**Material for this task**
__________________________________________________
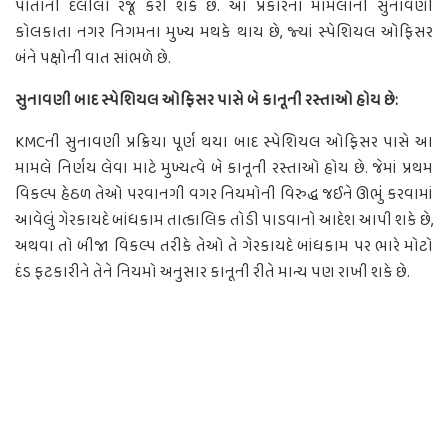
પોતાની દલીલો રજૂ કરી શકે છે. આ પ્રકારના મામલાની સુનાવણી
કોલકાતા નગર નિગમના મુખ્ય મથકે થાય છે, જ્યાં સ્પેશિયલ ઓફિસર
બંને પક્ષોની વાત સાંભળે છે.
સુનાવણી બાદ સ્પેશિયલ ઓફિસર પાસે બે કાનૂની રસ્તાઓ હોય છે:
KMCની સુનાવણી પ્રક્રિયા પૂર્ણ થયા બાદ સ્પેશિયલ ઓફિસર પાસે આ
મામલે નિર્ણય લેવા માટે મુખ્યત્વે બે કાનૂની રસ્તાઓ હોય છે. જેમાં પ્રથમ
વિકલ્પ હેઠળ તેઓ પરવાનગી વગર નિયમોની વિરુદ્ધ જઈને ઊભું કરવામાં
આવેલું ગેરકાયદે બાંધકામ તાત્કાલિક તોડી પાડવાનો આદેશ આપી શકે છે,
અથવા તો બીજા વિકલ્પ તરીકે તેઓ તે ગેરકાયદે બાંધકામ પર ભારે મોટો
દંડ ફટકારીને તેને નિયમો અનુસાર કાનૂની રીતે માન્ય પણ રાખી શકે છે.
__________________________________________________
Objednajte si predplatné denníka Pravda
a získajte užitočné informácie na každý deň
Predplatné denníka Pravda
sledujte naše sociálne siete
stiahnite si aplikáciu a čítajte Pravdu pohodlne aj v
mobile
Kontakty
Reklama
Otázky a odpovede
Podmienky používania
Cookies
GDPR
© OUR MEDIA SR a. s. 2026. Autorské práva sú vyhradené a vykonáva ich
__________________________________________________
**What is needed**
Copy, from the lines above, each one that holds "denníka".

**Solved exercise**
Objednajte si predplatné denníka Pravda
Predplatné denníka Pravda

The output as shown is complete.